- _RECORDED INFORMATION_

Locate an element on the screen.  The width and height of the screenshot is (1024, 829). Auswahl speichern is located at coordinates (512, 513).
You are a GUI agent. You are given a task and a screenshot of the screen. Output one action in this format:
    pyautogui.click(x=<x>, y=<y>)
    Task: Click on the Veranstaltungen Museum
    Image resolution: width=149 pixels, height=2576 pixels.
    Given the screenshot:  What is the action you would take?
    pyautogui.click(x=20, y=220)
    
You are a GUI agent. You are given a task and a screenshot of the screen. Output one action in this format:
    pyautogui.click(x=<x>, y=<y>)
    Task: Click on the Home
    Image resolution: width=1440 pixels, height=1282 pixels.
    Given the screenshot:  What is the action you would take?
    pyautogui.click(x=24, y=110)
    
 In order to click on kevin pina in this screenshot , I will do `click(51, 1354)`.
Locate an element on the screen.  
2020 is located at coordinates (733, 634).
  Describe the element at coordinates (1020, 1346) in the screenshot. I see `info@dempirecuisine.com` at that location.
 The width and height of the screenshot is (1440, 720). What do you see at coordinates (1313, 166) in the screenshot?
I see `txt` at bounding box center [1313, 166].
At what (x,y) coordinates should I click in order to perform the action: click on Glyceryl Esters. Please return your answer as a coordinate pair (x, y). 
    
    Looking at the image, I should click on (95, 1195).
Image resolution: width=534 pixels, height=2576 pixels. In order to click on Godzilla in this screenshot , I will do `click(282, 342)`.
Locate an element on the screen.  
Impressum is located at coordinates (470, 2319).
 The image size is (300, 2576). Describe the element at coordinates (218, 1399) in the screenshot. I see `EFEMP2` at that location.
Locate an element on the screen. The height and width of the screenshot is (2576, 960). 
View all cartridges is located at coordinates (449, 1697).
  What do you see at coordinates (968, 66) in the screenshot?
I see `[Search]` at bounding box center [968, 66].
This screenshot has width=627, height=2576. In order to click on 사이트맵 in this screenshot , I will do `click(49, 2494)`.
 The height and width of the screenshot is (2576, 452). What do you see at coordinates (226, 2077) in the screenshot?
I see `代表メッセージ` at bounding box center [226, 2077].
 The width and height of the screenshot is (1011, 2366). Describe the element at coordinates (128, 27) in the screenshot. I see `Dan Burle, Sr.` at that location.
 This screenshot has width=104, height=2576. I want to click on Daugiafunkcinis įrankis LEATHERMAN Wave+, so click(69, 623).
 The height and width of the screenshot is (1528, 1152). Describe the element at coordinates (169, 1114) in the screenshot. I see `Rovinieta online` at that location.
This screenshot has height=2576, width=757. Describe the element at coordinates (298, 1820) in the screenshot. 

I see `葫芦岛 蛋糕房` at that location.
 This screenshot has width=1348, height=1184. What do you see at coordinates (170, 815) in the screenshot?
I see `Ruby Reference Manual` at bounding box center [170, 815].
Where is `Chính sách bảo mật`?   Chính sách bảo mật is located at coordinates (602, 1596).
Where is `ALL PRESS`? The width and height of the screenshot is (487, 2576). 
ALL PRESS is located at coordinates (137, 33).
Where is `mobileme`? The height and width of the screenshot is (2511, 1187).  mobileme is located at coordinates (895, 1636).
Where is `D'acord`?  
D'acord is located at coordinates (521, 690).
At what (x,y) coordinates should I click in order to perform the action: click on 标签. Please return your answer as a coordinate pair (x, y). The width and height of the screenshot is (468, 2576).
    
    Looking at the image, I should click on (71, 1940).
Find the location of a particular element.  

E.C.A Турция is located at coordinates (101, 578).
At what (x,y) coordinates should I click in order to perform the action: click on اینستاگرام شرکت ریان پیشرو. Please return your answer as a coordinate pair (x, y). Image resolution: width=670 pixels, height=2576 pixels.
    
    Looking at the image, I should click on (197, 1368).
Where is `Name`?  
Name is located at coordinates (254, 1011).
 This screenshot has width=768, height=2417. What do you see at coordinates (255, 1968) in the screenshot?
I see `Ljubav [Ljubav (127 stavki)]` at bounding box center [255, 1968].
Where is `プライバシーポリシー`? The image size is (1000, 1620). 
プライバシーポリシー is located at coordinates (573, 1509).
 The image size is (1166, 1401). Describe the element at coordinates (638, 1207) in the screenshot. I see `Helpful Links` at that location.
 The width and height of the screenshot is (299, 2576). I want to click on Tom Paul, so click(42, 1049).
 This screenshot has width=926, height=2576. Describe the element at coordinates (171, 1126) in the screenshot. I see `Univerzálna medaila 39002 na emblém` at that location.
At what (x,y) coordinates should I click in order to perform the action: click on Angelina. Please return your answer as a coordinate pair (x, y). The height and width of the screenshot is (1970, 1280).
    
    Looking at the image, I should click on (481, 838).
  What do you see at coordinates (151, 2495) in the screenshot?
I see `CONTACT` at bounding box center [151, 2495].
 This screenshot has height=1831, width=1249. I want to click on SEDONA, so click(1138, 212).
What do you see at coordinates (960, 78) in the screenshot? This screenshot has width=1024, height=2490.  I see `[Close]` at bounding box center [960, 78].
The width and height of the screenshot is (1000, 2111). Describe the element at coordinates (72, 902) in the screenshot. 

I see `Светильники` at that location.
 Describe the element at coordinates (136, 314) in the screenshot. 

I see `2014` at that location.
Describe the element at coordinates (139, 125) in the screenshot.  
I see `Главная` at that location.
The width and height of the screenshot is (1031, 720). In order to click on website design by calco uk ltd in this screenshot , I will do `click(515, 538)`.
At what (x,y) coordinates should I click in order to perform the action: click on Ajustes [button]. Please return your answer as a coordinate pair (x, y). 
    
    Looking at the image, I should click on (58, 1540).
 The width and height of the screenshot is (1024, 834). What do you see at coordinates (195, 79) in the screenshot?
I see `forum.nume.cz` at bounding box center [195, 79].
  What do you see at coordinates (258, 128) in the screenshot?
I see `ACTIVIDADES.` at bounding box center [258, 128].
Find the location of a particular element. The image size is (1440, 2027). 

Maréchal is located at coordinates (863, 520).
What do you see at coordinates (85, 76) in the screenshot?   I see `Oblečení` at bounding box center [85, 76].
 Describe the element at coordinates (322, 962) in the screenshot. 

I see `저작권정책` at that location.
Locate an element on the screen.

- _EXERCISE DESCRIPTION_
Print, exactly as they appear above, the lines running from the one with "click on Ajustes" through the final line.

- _PROBLEM SOLUTION_
At what (x,y) coordinates should I click in order to perform the action: click on Ajustes [button]. Please return your answer as a coordinate pair (x, y). 
    
    Looking at the image, I should click on (58, 1540).
 The width and height of the screenshot is (1024, 834). What do you see at coordinates (195, 79) in the screenshot?
I see `forum.nume.cz` at bounding box center [195, 79].
  What do you see at coordinates (258, 128) in the screenshot?
I see `ACTIVIDADES.` at bounding box center [258, 128].
Find the location of a particular element. The image size is (1440, 2027). 

Maréchal is located at coordinates (863, 520).
What do you see at coordinates (85, 76) in the screenshot?   I see `Oblečení` at bounding box center [85, 76].
 Describe the element at coordinates (322, 962) in the screenshot. 

I see `저작권정책` at that location.
Locate an element on the screen.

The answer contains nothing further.